> _TASK TO COMPLETE_
In the entries below, the lines from the one with "56 600 9626" through the one with "examination and verification" are to be copied exactly; both ends count.

> _SOURCE DATA_
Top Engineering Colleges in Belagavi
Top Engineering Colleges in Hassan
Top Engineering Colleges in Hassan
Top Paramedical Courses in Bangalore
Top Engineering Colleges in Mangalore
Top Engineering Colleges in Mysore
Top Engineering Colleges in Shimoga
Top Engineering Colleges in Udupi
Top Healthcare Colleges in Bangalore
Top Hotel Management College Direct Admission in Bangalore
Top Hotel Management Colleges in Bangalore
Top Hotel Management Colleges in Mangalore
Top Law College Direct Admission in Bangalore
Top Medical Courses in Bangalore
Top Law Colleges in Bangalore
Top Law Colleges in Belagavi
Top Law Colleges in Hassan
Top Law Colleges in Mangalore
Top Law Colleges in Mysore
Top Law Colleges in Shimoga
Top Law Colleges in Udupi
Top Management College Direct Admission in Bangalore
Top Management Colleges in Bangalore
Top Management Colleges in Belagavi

--

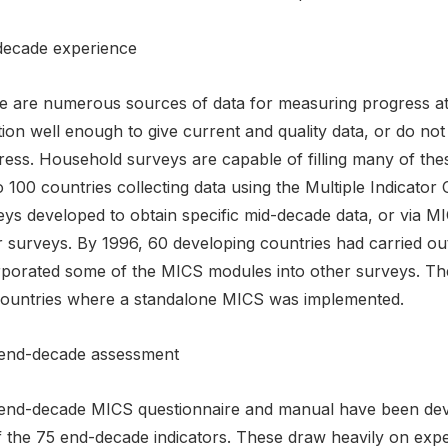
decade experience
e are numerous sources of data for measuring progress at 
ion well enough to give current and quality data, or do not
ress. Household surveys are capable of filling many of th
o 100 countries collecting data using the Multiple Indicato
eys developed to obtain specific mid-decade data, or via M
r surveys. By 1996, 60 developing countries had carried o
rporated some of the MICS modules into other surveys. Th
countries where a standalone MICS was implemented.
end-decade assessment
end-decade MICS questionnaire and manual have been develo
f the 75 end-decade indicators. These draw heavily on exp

--

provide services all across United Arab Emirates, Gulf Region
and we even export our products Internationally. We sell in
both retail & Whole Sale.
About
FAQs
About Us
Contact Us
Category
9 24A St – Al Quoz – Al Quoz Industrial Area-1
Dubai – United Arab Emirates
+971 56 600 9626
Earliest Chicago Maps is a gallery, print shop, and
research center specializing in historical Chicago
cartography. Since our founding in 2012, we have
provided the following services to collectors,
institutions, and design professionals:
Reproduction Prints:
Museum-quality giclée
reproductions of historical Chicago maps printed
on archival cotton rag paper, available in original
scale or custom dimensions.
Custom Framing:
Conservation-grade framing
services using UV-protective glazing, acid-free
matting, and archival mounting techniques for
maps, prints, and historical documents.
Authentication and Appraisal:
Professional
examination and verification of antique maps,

> _RESPONSE TO THIS TASK_
+971 56 600 9626
Earliest Chicago Maps is a gallery, print shop, and
research center specializing in historical Chicago
cartography. Since our founding in 2012, we have
provided the following services to collectors,
institutions, and design professionals:
Reproduction Prints:
Museum-quality giclée
reproductions of historical Chicago maps printed
on archival cotton rag paper, available in original
scale or custom dimensions.
Custom Framing:
Conservation-grade framing
services using UV-protective glazing, acid-free
matting, and archival mounting techniques for
maps, prints, and historical documents.
Authentication and Appraisal:
Professional
examination and verification of antique maps,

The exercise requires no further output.